-- Opening Marker --
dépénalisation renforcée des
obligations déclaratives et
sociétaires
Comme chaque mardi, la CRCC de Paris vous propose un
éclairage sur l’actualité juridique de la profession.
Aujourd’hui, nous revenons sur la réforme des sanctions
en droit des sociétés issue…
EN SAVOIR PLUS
-- Closing Marker --
-- Opening Marker --
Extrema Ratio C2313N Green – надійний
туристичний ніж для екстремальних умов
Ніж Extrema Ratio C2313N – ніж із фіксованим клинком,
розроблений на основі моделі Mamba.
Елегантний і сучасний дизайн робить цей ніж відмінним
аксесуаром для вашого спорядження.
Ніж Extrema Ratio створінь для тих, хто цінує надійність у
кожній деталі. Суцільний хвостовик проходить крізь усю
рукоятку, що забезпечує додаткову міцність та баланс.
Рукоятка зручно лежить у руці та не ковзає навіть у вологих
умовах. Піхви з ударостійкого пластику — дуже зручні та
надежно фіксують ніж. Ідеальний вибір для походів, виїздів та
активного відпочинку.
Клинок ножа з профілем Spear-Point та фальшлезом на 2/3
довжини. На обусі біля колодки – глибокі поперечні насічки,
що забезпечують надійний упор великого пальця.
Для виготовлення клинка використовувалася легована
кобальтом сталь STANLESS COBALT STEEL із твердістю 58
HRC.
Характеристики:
-- Closing Marker --
▸ **ACTIVITY**:
Show every line in the listing above that carries the word "Extrema".

▸ **TASK RESULT**:
Extrema Ratio C2313N Green – надійний
Ніж Extrema Ratio C2313N – ніж із фіксованим клинком,
Ніж Extrema Ratio створінь для тих, хто цінує надійність у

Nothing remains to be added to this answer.